◆ Exercise instructions ◆
Your reply should hold the line containing "Mask all regions" and every later line of the records, reproduced exactly, and no other lines.

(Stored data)
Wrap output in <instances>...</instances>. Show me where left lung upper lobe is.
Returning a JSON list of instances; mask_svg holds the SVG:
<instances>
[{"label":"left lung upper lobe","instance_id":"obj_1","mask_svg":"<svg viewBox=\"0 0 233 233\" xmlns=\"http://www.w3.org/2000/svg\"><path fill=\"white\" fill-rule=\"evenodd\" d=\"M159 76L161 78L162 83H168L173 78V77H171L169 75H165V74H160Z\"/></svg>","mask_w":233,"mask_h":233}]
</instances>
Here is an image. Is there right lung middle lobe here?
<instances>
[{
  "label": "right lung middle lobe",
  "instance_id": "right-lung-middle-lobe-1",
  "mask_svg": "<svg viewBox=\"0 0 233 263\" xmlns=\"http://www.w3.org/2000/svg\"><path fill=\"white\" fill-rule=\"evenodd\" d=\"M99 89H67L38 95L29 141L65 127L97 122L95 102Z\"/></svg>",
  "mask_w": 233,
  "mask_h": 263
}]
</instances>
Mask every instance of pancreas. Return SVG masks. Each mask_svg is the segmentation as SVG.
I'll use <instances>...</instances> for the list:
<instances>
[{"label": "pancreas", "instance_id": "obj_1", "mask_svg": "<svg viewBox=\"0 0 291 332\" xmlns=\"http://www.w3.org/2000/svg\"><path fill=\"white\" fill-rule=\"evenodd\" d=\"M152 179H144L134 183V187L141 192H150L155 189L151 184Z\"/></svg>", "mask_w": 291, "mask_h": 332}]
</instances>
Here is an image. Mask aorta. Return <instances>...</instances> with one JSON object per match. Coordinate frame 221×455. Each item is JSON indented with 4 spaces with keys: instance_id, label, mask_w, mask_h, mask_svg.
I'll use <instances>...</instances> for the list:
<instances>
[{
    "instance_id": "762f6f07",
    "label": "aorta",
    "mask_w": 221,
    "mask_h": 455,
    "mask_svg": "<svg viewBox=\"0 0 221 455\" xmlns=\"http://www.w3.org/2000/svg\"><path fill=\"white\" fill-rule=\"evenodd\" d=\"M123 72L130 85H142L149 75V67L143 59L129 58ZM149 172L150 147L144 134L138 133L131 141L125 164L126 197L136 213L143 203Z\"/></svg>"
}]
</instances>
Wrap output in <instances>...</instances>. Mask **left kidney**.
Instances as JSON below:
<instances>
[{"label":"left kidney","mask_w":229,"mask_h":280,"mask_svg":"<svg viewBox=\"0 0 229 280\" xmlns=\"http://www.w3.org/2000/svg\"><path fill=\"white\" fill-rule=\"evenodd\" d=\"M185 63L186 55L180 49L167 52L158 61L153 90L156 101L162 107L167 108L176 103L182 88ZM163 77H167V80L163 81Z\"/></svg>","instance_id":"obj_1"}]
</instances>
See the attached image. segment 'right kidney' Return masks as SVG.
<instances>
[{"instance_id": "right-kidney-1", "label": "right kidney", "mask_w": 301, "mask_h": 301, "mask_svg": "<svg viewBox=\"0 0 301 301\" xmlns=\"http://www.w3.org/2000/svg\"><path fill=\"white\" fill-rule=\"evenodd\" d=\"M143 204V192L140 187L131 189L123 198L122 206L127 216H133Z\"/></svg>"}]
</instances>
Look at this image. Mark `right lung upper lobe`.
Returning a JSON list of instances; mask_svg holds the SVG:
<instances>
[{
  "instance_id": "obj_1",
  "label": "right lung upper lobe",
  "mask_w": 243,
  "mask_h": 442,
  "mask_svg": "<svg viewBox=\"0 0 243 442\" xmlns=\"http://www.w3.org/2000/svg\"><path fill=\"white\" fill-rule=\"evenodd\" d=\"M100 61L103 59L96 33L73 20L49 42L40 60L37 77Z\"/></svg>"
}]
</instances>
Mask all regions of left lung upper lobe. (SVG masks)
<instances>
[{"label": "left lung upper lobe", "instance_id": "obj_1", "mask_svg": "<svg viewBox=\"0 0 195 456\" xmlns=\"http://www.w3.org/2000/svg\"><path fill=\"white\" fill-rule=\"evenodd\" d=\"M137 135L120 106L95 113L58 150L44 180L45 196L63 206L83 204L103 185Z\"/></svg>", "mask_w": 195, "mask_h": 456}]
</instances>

◆ Exercise solution ◆
Mask all regions of left lung upper lobe. (SVG masks)
<instances>
[{"label": "left lung upper lobe", "instance_id": "obj_1", "mask_svg": "<svg viewBox=\"0 0 195 456\" xmlns=\"http://www.w3.org/2000/svg\"><path fill=\"white\" fill-rule=\"evenodd\" d=\"M137 135L120 106L95 113L58 150L44 180L45 196L63 206L83 204L103 185Z\"/></svg>", "mask_w": 195, "mask_h": 456}]
</instances>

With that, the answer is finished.